Segment Start: Data shown

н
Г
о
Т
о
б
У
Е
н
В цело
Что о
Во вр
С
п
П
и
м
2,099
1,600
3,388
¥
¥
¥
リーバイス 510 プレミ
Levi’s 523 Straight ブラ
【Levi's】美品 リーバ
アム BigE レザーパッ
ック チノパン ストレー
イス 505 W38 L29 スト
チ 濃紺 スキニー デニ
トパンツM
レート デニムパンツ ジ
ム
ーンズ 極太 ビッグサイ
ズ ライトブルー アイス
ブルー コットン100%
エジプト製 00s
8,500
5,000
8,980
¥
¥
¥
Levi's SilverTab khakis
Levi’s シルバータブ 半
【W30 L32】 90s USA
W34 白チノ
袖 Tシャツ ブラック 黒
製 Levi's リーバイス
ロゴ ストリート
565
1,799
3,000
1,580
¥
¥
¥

Segment End: Data shown
Segment Start: Data shown

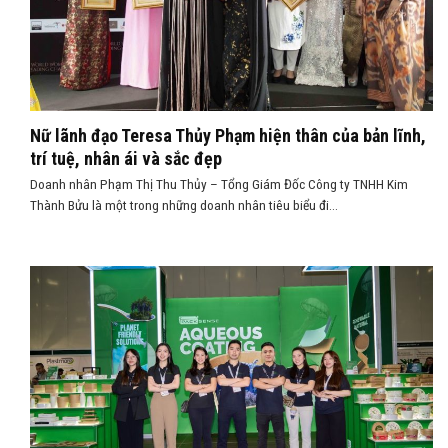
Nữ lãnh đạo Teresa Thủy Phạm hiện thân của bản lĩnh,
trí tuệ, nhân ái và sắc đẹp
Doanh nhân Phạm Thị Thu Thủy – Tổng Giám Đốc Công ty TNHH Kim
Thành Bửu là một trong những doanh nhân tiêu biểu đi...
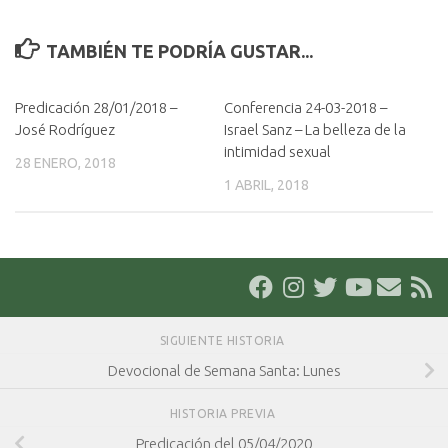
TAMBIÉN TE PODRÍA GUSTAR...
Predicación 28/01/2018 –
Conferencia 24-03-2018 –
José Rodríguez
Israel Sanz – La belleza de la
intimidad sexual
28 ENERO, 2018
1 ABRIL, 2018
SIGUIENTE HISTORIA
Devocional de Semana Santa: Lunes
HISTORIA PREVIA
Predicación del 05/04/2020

Segment End: Data shown

Problem = Across all the records above, find each line with "Phạm" in it and copy it.

Solved exercise =
Nữ lãnh đạo Teresa Thủy Phạm hiện thân của bản lĩnh,
Doanh nhân Phạm Thị Thu Thủy – Tổng Giám Đốc Công ty TNHH Kim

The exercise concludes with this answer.